15-1.機略

文字数 5,910文字

『カウンタ当てろ!』強襲揚陸艦〝イーストウッド〟、気密ハッチを全閉鎖したままの艦内に、暗号変換も何もなしのオープン回線で艦長の声が駆け抜ける。『ロール右90度、スピン相殺! 上舷以外のスラスタに被害はない、ねじ伏せろ!』
〈イカれてる!〉キリシマ少尉から思わず言葉。〈こんなデカブツで格闘戦かますつもりか!?
 だが眼前に突き付けられた実績がその言動の裏を打つ。先刻は間違いなくカミカゼを狙い、成功にさえ手をかけた――データ・リンクも機能しない、この現状で。そして艦長の言葉通りに横転を示すGが来る。

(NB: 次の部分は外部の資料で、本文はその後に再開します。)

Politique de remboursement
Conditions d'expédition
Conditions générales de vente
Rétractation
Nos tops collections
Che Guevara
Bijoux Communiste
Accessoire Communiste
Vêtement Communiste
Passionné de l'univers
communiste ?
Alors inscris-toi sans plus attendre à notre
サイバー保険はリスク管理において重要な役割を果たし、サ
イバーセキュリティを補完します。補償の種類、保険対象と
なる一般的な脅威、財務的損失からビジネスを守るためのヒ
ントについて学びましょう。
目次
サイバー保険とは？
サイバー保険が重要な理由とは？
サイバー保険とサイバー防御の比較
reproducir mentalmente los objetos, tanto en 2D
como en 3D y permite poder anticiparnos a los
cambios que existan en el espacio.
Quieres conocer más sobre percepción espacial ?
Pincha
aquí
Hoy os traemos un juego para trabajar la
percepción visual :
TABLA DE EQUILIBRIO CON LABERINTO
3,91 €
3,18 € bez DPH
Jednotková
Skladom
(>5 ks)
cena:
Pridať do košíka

 迷う暇など端からない。キリシマ少尉は肚をくくった。
〈ノイス曹長、手持ちの爆薬は?〉
〈艦内の隔壁なら〉迷いも見せずノイス曹長。〈5枚は相手にできます〉
〈艦橋には届くな〉視覚の艦内図へ眼を走らせてキリシマ少尉。
〈本気ですか?〉言いつつもノイス曹長の手は既に動いている。
〈冗談に聞こえるか?〉返すキリシマ少尉の頬に笑み。
〈笑えませんぜ〉ノイス曹長が親指を立てた。〈――準備完了〉
〈〝クロー・ハンマ〟各員!〉データ・リンク越し、キリシマ少尉が告げる。〈隔壁の向こう側じゃ歓迎の用意が万端だ。覚悟はいいな!?

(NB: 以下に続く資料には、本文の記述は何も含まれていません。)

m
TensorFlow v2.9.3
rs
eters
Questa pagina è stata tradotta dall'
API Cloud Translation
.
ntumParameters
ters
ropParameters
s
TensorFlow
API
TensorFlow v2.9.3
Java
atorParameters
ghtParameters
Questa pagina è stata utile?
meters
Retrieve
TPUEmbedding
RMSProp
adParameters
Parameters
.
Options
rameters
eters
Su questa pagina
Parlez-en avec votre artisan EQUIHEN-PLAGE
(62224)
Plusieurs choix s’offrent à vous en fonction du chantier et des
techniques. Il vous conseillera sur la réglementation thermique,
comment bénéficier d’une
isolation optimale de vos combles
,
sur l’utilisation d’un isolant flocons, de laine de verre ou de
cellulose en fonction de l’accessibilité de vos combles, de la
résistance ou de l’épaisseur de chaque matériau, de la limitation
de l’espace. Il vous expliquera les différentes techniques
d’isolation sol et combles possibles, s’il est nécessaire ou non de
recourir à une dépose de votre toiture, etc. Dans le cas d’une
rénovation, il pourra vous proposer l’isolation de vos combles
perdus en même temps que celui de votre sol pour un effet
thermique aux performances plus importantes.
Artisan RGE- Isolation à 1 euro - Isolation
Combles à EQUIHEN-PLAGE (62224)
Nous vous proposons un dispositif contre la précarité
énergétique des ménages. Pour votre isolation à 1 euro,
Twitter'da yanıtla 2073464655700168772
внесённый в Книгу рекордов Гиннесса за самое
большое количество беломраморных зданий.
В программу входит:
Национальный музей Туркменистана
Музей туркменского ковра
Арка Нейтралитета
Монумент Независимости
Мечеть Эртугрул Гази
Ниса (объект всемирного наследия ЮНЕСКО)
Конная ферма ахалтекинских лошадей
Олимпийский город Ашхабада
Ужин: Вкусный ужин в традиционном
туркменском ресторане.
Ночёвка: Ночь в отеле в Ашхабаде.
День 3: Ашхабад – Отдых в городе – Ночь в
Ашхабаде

〈何を今さら〉〈用意よし〉〈お伴しますぜ〉思い思いの、それは肯定。
〈上等だ〉不敵な笑みがキリシマ少尉の口元を飾る。〈フォーメーション2A、カウント3! 3、2、1、突入!〉

〈くそ!〉ブリッジス大尉の舌打ちがデータ・リンク越し、届いてキースの耳。〈逃がしてはくれんか!〉
 電子戦艦〝レイモンド〟艦橋。減圧警報で気密ハッチは全閉鎖、それも外周部では装甲から破損しているので解除は決して容易ではない。どころか姿勢制御スラスタがあらかた逝っている現在、〝イーストウッド〟の突撃をかわそうにも姿勢を変えることにさえ事欠く始末。艦の姿勢を安定させる余裕はない。できることといえば――、
〈機関、最大出力用意!〉
 安定しない姿勢を、この際は利用する手に出るしかない。振れる噴射炎が艦をランダムに振り回す、その一点に望みをかけて。

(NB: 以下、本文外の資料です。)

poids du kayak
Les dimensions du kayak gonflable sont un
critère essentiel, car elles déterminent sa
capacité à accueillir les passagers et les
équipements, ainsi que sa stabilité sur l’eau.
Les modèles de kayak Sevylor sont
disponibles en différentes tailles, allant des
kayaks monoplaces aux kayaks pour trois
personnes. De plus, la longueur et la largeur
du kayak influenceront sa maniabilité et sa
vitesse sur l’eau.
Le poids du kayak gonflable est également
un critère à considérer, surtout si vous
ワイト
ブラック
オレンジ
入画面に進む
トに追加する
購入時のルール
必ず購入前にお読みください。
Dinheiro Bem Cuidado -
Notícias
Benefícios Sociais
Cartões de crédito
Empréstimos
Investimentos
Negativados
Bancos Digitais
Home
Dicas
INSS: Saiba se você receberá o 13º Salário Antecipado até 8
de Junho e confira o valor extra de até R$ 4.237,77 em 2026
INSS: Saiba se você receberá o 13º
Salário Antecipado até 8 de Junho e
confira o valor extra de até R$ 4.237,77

〈ブリッジス大尉!〉データ・リンク越しにキースが投げて案。〈時間を稼げないか!?
〈稼ぎに行くところだがな!〉言ってからブリッジス大尉に理解が兆す。〈稼いで何を待つ!?
〈〝ハンマ〟中隊だ!〉返してキース。〈〝イーストウッド〟の中にいる!〉
〈アテに出来るのか!?〉ブリッジス大尉の声に怪訝の一語。〈閉じ込められてても不思議はないぞ!〉
 突っ込んできた〝イーストウッド〟の側さえ装甲に深手を負ったとなると減圧警報の発報は必至、気密ハッチは緊急閉鎖されていると見て間違いない。
〈連中は近接戦闘の専門家だ!〉キースが食い下がる。〈艦内隔壁くらいなら通常装備で抜けるはずだ。連中なら艦橋を押さえにかかる!〉
〈確信犯だな〉ブリッジス大尉の声が帯びて苦笑。〈それまでどうやって時間を稼ぐ!?
〈この艦の管制中枢を使う!〉叩き返してキースの言。
〈おい!〉ロジャーが慌てて割って入った。〈ありゃシステムの洗い出しやってるだけの状態だぜ!〉
〈狙いは連中の無線通信だ!〉振り返ってキース。〈こっちの最大出力なら割り込みが利く!〉
 ブリッジス大尉とロジャーの声が重なった。
〈やれるもんなら早いこと頼む!〉〈どうやって!?
〈連中、決起までどうして存在を隠せてたと思う?〉キースがロジャーに投げ返して問い。〈催眠暗示だ――麻薬を使ってな! ヒュドラの名前は聞いたことあるだろう!?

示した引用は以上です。